There is one important difference when we look at the world of male and female strippers and that’s humour. When men get a lap dance or watch a women spin proactively around a pole, they are not in fits of laughter but taking these acts seriously and savouring every bit of visual pleasure that comes from these ladies. If you have ever been to a hen’s night you know what plays out, women screaming and laughing over a greased up man performing not what I would call seductive moves but stage moves around the bride to be. I personally do not find this attractive or a turn on. Normally the girl either attempts to grab him (something that is not allowed with female strippers) or turns a bright shade of red out of embarrassment whilst her friends find comical relief in her pain. Why is it that female strippers are worshiped, adored and their jobs are taken somewhat seriously, whereas male strippers are humours sideshow acts with a bit of muscles added on top? Is this a sexiest view on the stripping world? Once again, men’s sexuality is normalised and accepted whilst women’s is not taken with the same level of seriousness with the only way this act being accepted is with humour.

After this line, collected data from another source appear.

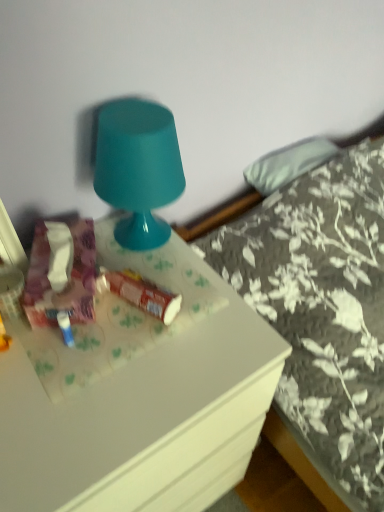 The image size is (384, 512). Find the location of `vacant region above white glossy desk at center (from a real-world perspective)`. vacant region above white glossy desk at center (from a real-world perspective) is located at coordinates (110, 354). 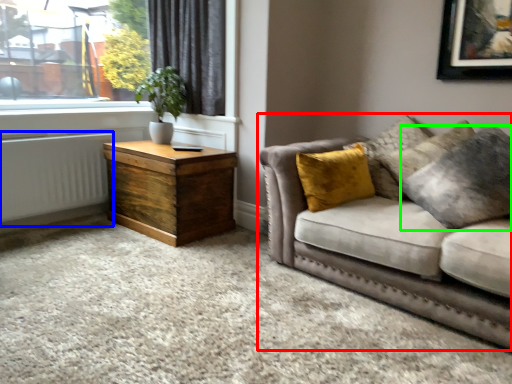 Question: Based on their relative distances, which object is farther from studio couch (highlighted by a red box)? Choose from radiator (highlighted by a blue box) and pillow (highlighted by a green box).

Choices:
 (A) radiator
 (B) pillow

Answer: (A) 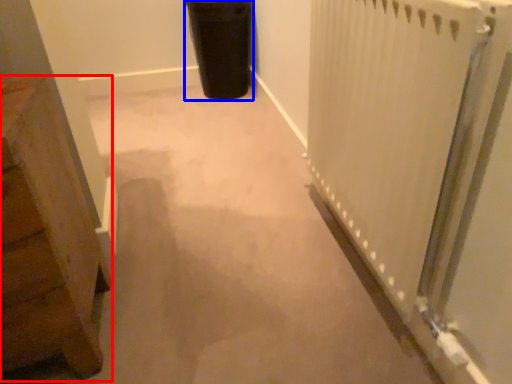 Question: Which point is closer to the camera, furniture (highlighted by a red box) or garbage (highlighted by a blue box)?

Choices:
 (A) furniture
 (B) garbage

Answer: (A) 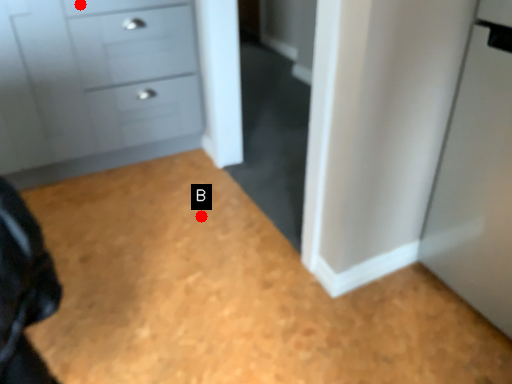 Question: Two points are circled on the image, labeled by A and B beside each circle. Which point appears farthest from the camera in this image?

Choices:
 (A) A is further
 (B) B is further

Answer: (B)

A few years now, I was celebrating my graduation as a Sexologist in the only town that would be appropriate, Vegas! I was treated to a night at the Chippendales (moving up on the class side of things but still holding that humours sexuality) but then taken away from the bright lights and main strip to a club that was grandfathered in (meaning that it had been there for so long that alcohol and full nudity was allowed, unlike other clubs where if they wished to hold a liquor license, g-strings have to be kept on). I entered a dark room and was quickly ushered to a spot on the floor where a hand towel was draped over my crotch area. I was unsure what was about to happen, until I spotted a large, hunky naked male with an erect member, swinging around a pole and heading in my direction. I then found out what the towel was for as I could feel every part of his naked body dancing and rubbing up against me (this is starting to sound like a scene from 50 Shades Of Grey).
After the shock of being rubbed against by a naked male starting to wear off, I was then focused on the other women in the room. I have been to my share of strip clubs and this one resembled everything like a normal men’s club. There was seats around a stage with a pole occupied by women with hands full of cash ready to tip the men they desired with serious and sexual looks on their faces. There was minimal laughter and besides me lying on the floor still in shock of what just happened, there was no humours aspect to this club at all. Why can’t it always be like this? Why can’t we treat the act of male stripping with the same attitude of female stripping?

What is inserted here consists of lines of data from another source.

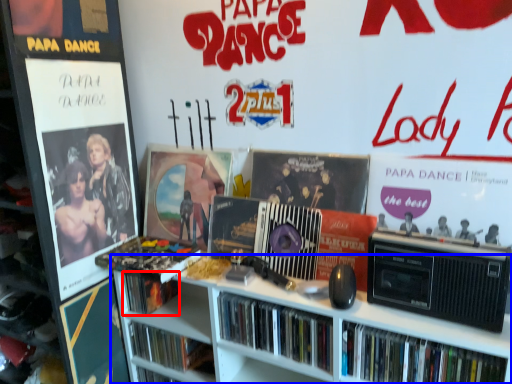 Question: Which object appears closest to the camera in this image, book (highlighted by a red box) or bookcase (highlighted by a blue box)?

Choices:
 (A) book
 (B) bookcase

Answer: (B) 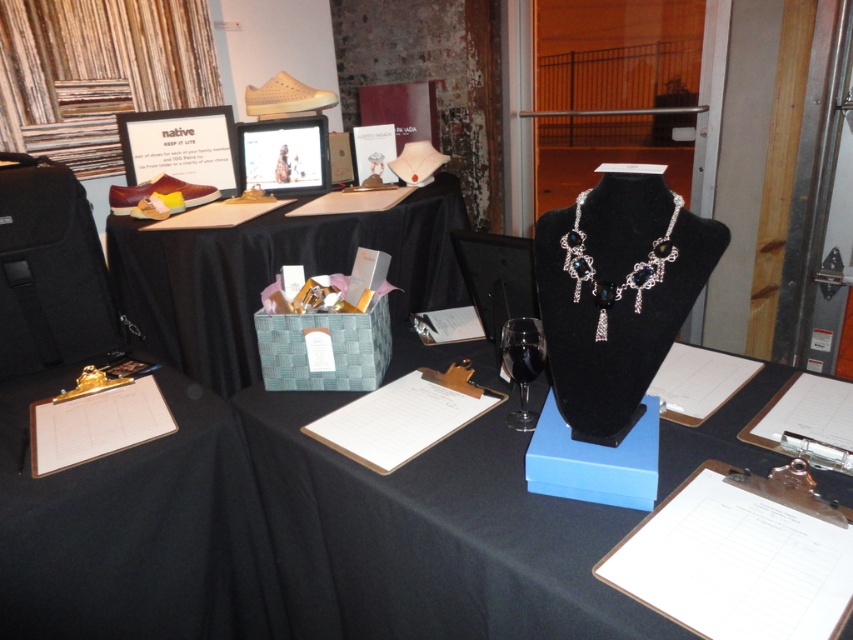 You are setting up a display and need to place a 18 inch wide decorative item between the woven fabric basket at center and the white paper clipboard at center. Is there enough space?

The woven fabric basket at center and white paper clipboard at center are 21.45 inches apart from each other. Since the decorative item is 18 inches wide, there is enough space between them to place it.

You are setting up a booth and need to attach a large sign to one of the clipboards. Which clipboard, the black fabric clipboard at lower left or the white paper clipboard at center, is more suitable based on their width?

The black fabric clipboard at lower left might be wider than the white paper clipboard at center, making it more suitable for a large sign due to its potential wider surface area.

You are a visitor at the exhibition and you see the white paper clipboard at center and the gold metal clipboard at lower left. Which one is positioned higher in the image?

The white paper clipboard at center is positioned higher than the gold metal clipboard at lower left.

I have worked in the past at various conferences along side male performers and I must admit my eyes were opened and fascinated by their world. Many of the boys are what I would considered talented performers, and others just love women screaming their name and grabbing their bodies. But the feeling that still presides is the humour and the giggles from groups of women at the sight of these gyrating men.

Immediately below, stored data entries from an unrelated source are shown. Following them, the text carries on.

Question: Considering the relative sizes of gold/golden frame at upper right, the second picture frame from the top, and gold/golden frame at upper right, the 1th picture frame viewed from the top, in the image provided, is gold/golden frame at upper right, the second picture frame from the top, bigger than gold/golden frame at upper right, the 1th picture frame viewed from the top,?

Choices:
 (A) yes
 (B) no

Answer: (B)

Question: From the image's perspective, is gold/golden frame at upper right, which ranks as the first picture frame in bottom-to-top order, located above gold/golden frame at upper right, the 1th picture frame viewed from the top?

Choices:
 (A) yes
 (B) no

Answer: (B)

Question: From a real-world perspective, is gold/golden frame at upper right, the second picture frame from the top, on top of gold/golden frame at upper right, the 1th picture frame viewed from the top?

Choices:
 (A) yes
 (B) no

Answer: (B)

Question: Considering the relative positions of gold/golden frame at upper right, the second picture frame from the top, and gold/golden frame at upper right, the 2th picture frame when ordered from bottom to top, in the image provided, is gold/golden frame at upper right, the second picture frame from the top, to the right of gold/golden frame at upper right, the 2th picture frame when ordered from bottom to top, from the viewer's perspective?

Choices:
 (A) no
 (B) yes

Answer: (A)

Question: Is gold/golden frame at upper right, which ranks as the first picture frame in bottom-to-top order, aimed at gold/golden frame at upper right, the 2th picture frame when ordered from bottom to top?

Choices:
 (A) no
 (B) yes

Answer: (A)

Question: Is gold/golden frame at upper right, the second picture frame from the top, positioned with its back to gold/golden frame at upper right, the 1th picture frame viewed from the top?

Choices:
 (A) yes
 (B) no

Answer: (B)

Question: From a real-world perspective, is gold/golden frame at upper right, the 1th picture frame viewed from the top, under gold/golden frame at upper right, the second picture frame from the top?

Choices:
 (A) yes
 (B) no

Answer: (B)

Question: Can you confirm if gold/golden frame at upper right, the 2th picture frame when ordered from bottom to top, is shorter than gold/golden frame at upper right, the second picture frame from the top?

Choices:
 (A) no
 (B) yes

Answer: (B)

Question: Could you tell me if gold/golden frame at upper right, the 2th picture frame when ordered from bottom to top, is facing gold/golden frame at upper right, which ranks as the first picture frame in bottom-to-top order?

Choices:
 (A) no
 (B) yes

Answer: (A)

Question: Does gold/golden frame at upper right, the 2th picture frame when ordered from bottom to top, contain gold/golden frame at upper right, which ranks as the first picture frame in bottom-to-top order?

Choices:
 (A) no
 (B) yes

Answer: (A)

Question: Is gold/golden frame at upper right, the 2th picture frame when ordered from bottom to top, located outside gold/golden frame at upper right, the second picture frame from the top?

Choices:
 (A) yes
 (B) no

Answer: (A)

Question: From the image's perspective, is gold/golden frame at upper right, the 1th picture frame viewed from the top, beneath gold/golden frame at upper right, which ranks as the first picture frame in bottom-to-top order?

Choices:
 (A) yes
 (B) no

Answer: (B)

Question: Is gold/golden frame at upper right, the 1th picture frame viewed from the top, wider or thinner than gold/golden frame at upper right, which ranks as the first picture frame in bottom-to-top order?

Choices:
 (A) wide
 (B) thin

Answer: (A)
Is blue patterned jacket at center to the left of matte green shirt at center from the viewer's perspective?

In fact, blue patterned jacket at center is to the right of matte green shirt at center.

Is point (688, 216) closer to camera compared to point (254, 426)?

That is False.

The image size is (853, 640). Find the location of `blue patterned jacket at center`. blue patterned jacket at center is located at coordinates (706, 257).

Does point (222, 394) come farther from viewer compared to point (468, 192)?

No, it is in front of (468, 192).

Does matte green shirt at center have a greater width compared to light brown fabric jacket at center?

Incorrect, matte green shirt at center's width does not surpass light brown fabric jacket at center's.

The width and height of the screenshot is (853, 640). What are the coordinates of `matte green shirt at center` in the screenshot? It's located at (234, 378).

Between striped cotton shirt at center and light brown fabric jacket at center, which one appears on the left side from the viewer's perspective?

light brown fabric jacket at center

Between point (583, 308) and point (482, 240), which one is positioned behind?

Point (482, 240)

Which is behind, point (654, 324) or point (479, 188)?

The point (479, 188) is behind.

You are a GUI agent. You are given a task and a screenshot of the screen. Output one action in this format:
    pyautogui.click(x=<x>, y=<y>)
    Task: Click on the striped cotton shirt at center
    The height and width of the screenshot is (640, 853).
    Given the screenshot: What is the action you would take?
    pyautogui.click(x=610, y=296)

If you have ever been fortunate enough to see an act such as the Bad Boys Australia or the Chippendales, what you will notice is hoards of screaming women, cheering in delight at the sight of topless men. But does this mean that they are turned on or just enjoying the atmosphere and eye candy that is on offer? Would a stage full of female performers get the same response by men? Maybe a wet t-shirt competition would, but I’m not sure the female version of the Chippendales would get an equal reaction. Yes we function differently and we have some difference in what we want between the sheets, but there is more to this than our sexual functioning.
Is it because we don’t take it seriously, or because maybe women are too scared to enjoy it like men out of fear of what others will think and the serotypes they might break. Does this just feed into the stereotype that women don’t really want or desire sex but are more objects to be desired and perused? Is this a difference of the sexes or a difference in how we allow the sexes to perform and act? We can take this one step further and look at why our society is flooded with brothels and sex workers for men but for women this is still somewhat hidden and underground. Why is it that Playboy, a magazine with pages of naked women has become acceptable and mainstream but Playgirl is still smutty and difficult to even find? News flash – woman want sex and some just as much as men, why are we afraid of that and why do we degrade so many women for that?
I’m not suggesting we get Kochie a female performer for his birthday, but I do think we need to seriously take a look at our perception of sex, sexuality and strippers for different genders. And to any male performers out there who might have been offended by this article, I do support you and your career and just wish more people took you seriously as seductive performers.